DIVERSITY
I’ve always thought it was a great word to describe the home I grew up in. It certainly felt like the right word to apply to the world I live in now, until ...
We were watching Penn and Teller’s series on Showtime, “Bullshit”. If you haven’t seen it and you’re not sensitive to graphic language you ought to take a peek. It can make you laugh while at the same time inflame your sense of propriety. I very rarely watch TV, but I’ll always put my reading down when I know it’s “Bullshit” time (that’s excluding the times Bosox announces he has a new entry. That‘s a ‘Bullshit‘ time of another type altogether.) .
Penn and Teller took on the word ’Diversity’. According to them the word has become a political rightness catchall. That breaks my heart. I don’t want to be a political rightness adherent, but I love that word. Diversity is a perfect word for my life. What am I going to get to replace it? Variety? Assortment? Eclectic?
None of them feel as descriptive as the ’everyone welcome, you look different, think different, act different come on in and stay awhile’ world that I live in; that I’ve always lived in.
When I was growing up my mother and father’s friends included a college professor, a Mexican farm worker, an African American family, a Chinese minister, and a Japanese engineer. My mother tucked her college degree in her desk drawer and went back to school when we were all grown and gone. She loved working with hair. She wanted to be a hairdresser. She got acquainted with a passel of artistic gay men.

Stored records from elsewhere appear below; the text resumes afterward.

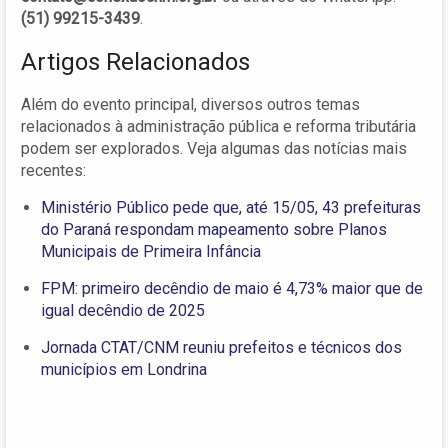
(51) 99215-3439
.
Artigos Relacionados
Além do evento principal, diversos outros temas
relacionados à administração pública e reforma tributária
podem ser explorados. Veja algumas das notícias mais
recentes:
Ministério Público pede que, até 15/05, 43 prefeituras
do Paraná respondam mapeamento sobre Planos
Municipais de Primeira Infância
FPM: primeiro decêndio de maio é 4,73% maior que de
igual decêndio de 2025
Jornada CTAT/CNM reuniu prefeitos e técnicos dos
municípios em Londrina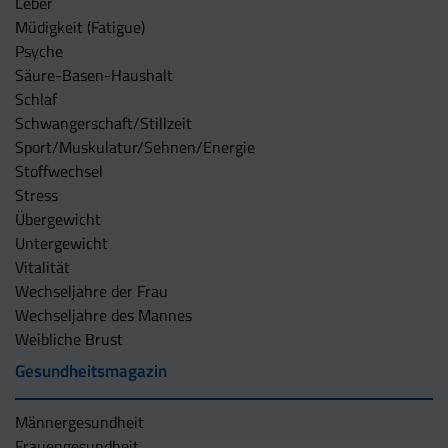
Leber
Müdigkeit (Fatigue)
Psyche
Säure-Basen-Haushalt
Schlaf
Schwangerschaft/Stillzeit
Sport/Muskulatur/Sehnen/Energie
Stoffwechsel
Stress
Übergewicht
Untergewicht
Vitalität
Wechseljahre der Frau
Wechseljahre des Mannes
Weibliche Brust
Gesundheitsmagazin
Männergesundheit
Frauengesundheit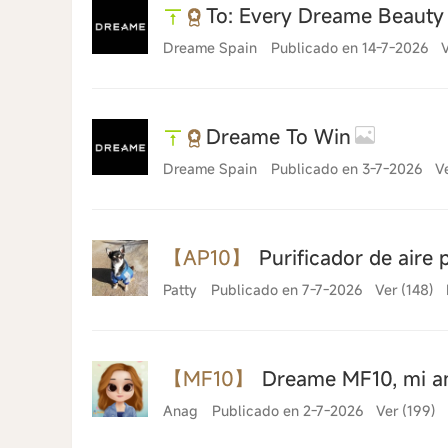
To: Every Dreame Beauty
Dreame Spain
Publicado en 14-7-2026
V
30-7-2026 09:23
Dreame To Win
Dreame Spain
Publicado en 3-7-2026
V
【AP10】
Purificador de aire 
Patty
Publicado en 7-7-2026
Ver (148)
【MF10】
Dreame MF10, mi an
Anag
Publicado en 2-7-2026
Ver (199)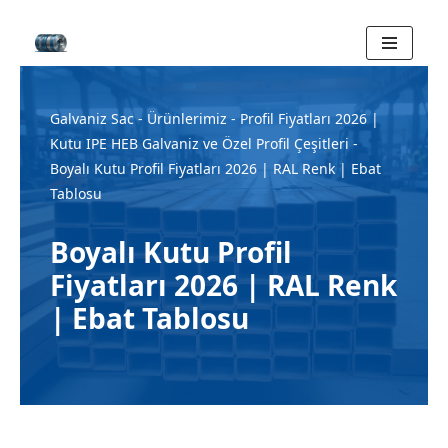
İçeriğe
geç
Galvaniz Sac
-
Ürünlerimiz
-
Profil Fiyatları 2026 |
Kutu IPE HEB Galvaniz ve Özel Profil Çeşitleri
-
Boyalı Kutu Profil Fiyatları 2026 | RAL Renk | Ebat
Tablosu
Boyalı Kutu Profil
Fiyatları 2026 | RAL Renk
| Ebat Tablosu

Her house was often full of gay men seeking her help with a costume intended for wearing to a Liberache house party. My mother’s dearest friend was the wife of the man that created the Redkin hair products. The point is, in my parents home everyone was welcome and meted out an equal measure of love and acceptance no matter their standing in society or their life style.
I have tried to raise my grandchildren with the same sense of ‘love of your fellow man’ that I was taught. This house teems with different. On any given day there will be teenagers from five or six different nationalities eating out of my ice box, gabbing in my ear, and ‘kvetching’ about the opposite sex. There is the cute young woman that really would like to be thought of as a cute young man. She wears boy’s clothes and backward baseball hats and likes to be called Kevin. Thereis the handsome young man that came out this year. He is secure and protected here. The heterosexual boys protect their friend from any discrimination he finds in his new freedom. There are the teens that dress to identify with their choice of music and there are the ’preppy’ types. They all flow in and out of my house.
I use a wheelchair. John uses a cane. One of my dearest friends was a lesbian. My son’s best friends are a Mexican and a Korean.
There is never a dullness, a sameness, a lack of spirit, or a lack of love. We are so different; we are so much alike. Sorry Penn and Teller we are DIVERSE.